Über 14 Millionen Arbeiter leben in der Türkei, wovon laut türkischer Sozialversicherungsanstalt SGK über 42 Prozent nur für einen Mindestlohn arbeiten und ihre Familien nicht versorgen können, bei diesen Preisen schon mal gar nicht. Nach dem Krisenmanagementversagen der AKP-Regierung beim Erdbeben, sowie der wirtschaftlichen Extremsituation scheint auch das Spiel mit der Religion nicht mehr durchzugreifen. Der Wunsch nach einer Abwahl der AKP-Regierung ist groß gleichzeitig auch die Sorge darüber, dass Erdoğan die Macht nur schwer aus der Hand geben wird.

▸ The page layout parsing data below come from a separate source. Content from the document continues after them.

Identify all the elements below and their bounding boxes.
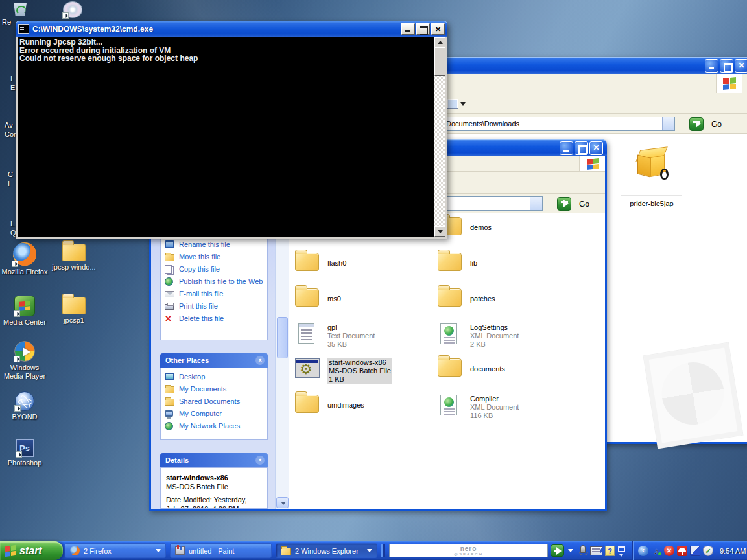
file-item-logsettings[interactable]: LogSettings XML Document 2 KB — [438, 323, 575, 357]
task-rename-this-file[interactable]: Rename this file — [161, 239, 267, 251]
nero-search-input[interactable]: nero @SEARCH — [389, 544, 548, 557]
link-my-documents[interactable]: My Documents — [161, 383, 267, 395]
my-documents-icon — [165, 386, 174, 393]
desktop-icon-wmp[interactable]: WindowsMedia Player — [0, 341, 49, 380]
menu-bar[interactable] — [417, 74, 747, 93]
deskband-grip[interactable] — [381, 544, 385, 557]
handwriting-icon[interactable] — [590, 546, 602, 555]
views-button[interactable] — [447, 97, 469, 111]
file-item-ms0[interactable]: ms0 — [295, 288, 433, 322]
task-copy-this-file[interactable]: Copy this file — [161, 263, 267, 275]
help-icon[interactable]: ? — [605, 546, 615, 556]
scroll-down-button[interactable] — [434, 226, 445, 237]
file-item-documents[interactable]: documents — [438, 358, 575, 392]
scrollbar-thumb[interactable] — [434, 47, 445, 76]
task-move-this-file[interactable]: Move this file — [161, 251, 267, 263]
maximize-button[interactable] — [575, 141, 588, 155]
desktop-icon-label: Photoshop — [0, 459, 49, 467]
chevron-down-icon[interactable] — [619, 554, 623, 557]
link-my-computer[interactable]: My Computer — [161, 408, 267, 420]
details-header[interactable]: Details « — [160, 453, 268, 467]
text-document-icon — [298, 323, 314, 344]
views-grid-icon — [447, 99, 458, 109]
start-button[interactable]: start — [0, 541, 63, 560]
desktop-icon-jpcsp-windows-folder[interactable]: jpcsp-windo... — [49, 240, 99, 272]
file-item-lib[interactable]: lib — [438, 253, 575, 286]
details-file-name: start-windows-x86 — [161, 473, 267, 482]
desktop-icon-firefox[interactable]: Mozilla Firefox — [0, 242, 49, 276]
task-print-this-file[interactable]: Print this file — [161, 300, 267, 312]
file-item-start-windows-x86-selected[interactable]: ⚙ start-windows-x86 MS-DOS Batch File 1 … — [295, 358, 433, 392]
windows-logo-icon — [723, 76, 736, 89]
desktop-icon-jpcsp1-folder[interactable]: jpcsp1 — [49, 293, 99, 325]
email-icon — [165, 291, 174, 298]
task-publish-this-file[interactable]: Publish this file to the Web — [161, 275, 267, 288]
taskbar-button-explorer-group[interactable]: 2 Windows Explorer — [276, 543, 377, 558]
desktop: Re IE AvCon CI LQ Mozilla Firefox jpcsp-… — [0, 0, 747, 560]
windows-logo-box — [716, 74, 742, 93]
microphone-icon[interactable] — [580, 545, 586, 553]
scrollbar-thumb[interactable] — [277, 317, 288, 358]
minimize-button[interactable] — [401, 23, 415, 35]
folder-icon — [295, 395, 319, 413]
media-center-icon — [14, 296, 35, 316]
tray-shield-check-icon[interactable]: ✓ — [703, 546, 713, 556]
maximize-button[interactable] — [720, 59, 733, 73]
file-item-demos[interactable]: demos — [438, 217, 575, 251]
link-desktop[interactable]: Desktop — [161, 371, 267, 383]
console-scrollbar[interactable] — [434, 37, 445, 237]
cmd-titlebar[interactable]: C:\WINDOWS\system32\cmd.exe ✕ — [16, 21, 447, 37]
task-pane-scrollbar[interactable] — [275, 213, 289, 509]
taskbar-button-firefox-group[interactable]: 2 Firefox — [65, 543, 166, 558]
task-email-this-file[interactable]: E-mail this file — [161, 288, 267, 300]
collapse-chevron-icon[interactable]: « — [255, 356, 265, 365]
file-item-gpl[interactable]: gpl Text Document 35 KB — [295, 323, 433, 357]
desktop-icon-media-center[interactable]: Media Center — [0, 296, 49, 327]
link-shared-documents[interactable]: Shared Documents — [161, 395, 267, 408]
collapse-chevron-icon[interactable]: « — [255, 456, 265, 465]
address-dropdown-button[interactable] — [530, 197, 542, 210]
tray-nero-icon[interactable] — [690, 546, 700, 556]
task-delete-this-file[interactable]: ✕ Delete this file — [161, 312, 267, 325]
close-button[interactable]: ✕ — [735, 59, 747, 73]
maximize-button[interactable] — [416, 23, 430, 35]
file-item-flash0[interactable]: flash0 — [295, 253, 433, 286]
other-places-box: Desktop My Documents Shared Documents My… — [160, 368, 268, 440]
desktop-icon-byond[interactable]: BYOND — [0, 391, 49, 421]
desktop-icon-cd[interactable] — [53, 1, 92, 18]
file-item-patches[interactable]: patches — [438, 288, 575, 322]
search-go-button[interactable] — [551, 544, 564, 557]
tray-audio-icon[interactable]: ♪ — [651, 546, 661, 556]
tray-security-alert-icon[interactable]: ✕ — [664, 546, 674, 556]
desktop-icon-photoshop[interactable]: Ps Photoshop — [0, 439, 49, 467]
minimize-button[interactable] — [560, 141, 573, 155]
chevron-down-icon[interactable] — [568, 549, 573, 552]
file-item-compiler[interactable]: Compiler XML Document 116 KB — [438, 395, 575, 428]
tray-collapse-icon[interactable]: ‹ — [638, 546, 648, 556]
cmd-window: C:\WINDOWS\system32\cmd.exe ✕ Running Jp… — [16, 21, 447, 239]
scroll-up-button[interactable] — [434, 37, 445, 47]
minimize-button[interactable] — [705, 59, 718, 73]
close-button[interactable]: ✕ — [589, 141, 603, 155]
tray-avira-icon[interactable] — [677, 546, 687, 556]
restore-window-icon[interactable] — [618, 546, 625, 552]
xml-document-icon — [440, 395, 457, 415]
file-label[interactable]: prider-ble5jap — [611, 200, 692, 207]
address-input[interactable]: Documents\Downloads — [443, 117, 675, 131]
scroll-down-button[interactable] — [276, 497, 289, 508]
go-button[interactable] — [557, 197, 571, 211]
close-button[interactable]: ✕ — [431, 23, 445, 35]
file-item-umdimages[interactable]: umdimages — [295, 395, 433, 428]
archive-cube-icon — [637, 148, 666, 178]
taskbar-button-paint[interactable]: untitled - Paint — [170, 543, 272, 558]
address-dropdown-button[interactable] — [662, 117, 674, 130]
desktop-icon-label: Mozilla Firefox — [0, 268, 49, 276]
firefox-icon — [13, 242, 36, 266]
go-button[interactable] — [689, 117, 704, 131]
console[interactable]: Running Jpcsp 32bit...Error occurred dur… — [18, 37, 445, 237]
other-places-header[interactable]: Other Places « — [160, 353, 268, 368]
file-cell-prider[interactable] — [621, 135, 682, 196]
folder-icon — [438, 253, 462, 271]
link-my-network-places[interactable]: My Network Places — [161, 420, 267, 432]
background-window-titlebar[interactable] — [415, 57, 747, 74]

Realistische Chance auf Erdoğans Abwahl
Die Wahlprognosen sind sehr ambivalent und mit viel Kritik zu nehmen, doch die Chancen seiner Abwahl sind gegeben. Dem Umfrageinstitut MetroPoll zufolge liegt das „Volksbündnis“ Erdoğans bei 47,8 Prozent, Kılıçdaroğlus „Nationalbündnis“ bei 38,1 Prozent und das „Bündnis für Arbeit und Freiheit“ derzeit bei 13,9 Prozent. (siehe: tr.euronews.com, 17.04.2023) Manche andere Umfragen ergeben spiegelverkehrte oder sehr knapp zueinander stehende Ergebnisse. Allein auf die Parteien heruntergebrochen zeigt ein Großteil der Umfragen die AKP an erster und die CHP an zweiter Stelle, doch auf die Wahlbündnisse umgeschlagen, scheint das Volksbündnis eher immer weiter zurückzufallen.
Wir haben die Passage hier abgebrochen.